Stored data entries
BEGIN

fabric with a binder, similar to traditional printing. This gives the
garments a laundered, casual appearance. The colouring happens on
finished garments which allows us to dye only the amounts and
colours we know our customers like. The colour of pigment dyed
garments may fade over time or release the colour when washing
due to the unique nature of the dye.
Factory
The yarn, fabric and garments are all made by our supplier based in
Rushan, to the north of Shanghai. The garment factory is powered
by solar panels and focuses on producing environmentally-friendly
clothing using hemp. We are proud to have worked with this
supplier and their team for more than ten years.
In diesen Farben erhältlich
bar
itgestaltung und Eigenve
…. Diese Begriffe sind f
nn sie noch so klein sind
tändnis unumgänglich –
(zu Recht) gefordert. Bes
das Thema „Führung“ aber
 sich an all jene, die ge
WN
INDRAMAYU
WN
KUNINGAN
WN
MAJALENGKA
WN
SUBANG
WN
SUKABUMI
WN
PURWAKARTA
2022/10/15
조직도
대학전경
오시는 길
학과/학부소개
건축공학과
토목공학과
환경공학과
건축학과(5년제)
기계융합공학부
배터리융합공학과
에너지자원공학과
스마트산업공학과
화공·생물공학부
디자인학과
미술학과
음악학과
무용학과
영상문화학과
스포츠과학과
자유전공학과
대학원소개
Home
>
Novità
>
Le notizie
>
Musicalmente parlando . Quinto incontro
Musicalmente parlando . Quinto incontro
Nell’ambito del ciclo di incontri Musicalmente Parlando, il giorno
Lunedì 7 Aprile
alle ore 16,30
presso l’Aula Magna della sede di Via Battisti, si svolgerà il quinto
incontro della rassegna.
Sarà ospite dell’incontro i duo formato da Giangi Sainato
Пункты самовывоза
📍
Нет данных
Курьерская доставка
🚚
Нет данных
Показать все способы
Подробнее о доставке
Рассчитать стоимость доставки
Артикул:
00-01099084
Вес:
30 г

END

» Action item
For the word "incontro", return every line of the records that holds it.

» Answer for the task
Musicalmente parlando . Quinto incontro
Musicalmente parlando . Quinto incontro
incontro della rassegna.
Sarà ospite dell’incontro i duo formato da Giangi Sainato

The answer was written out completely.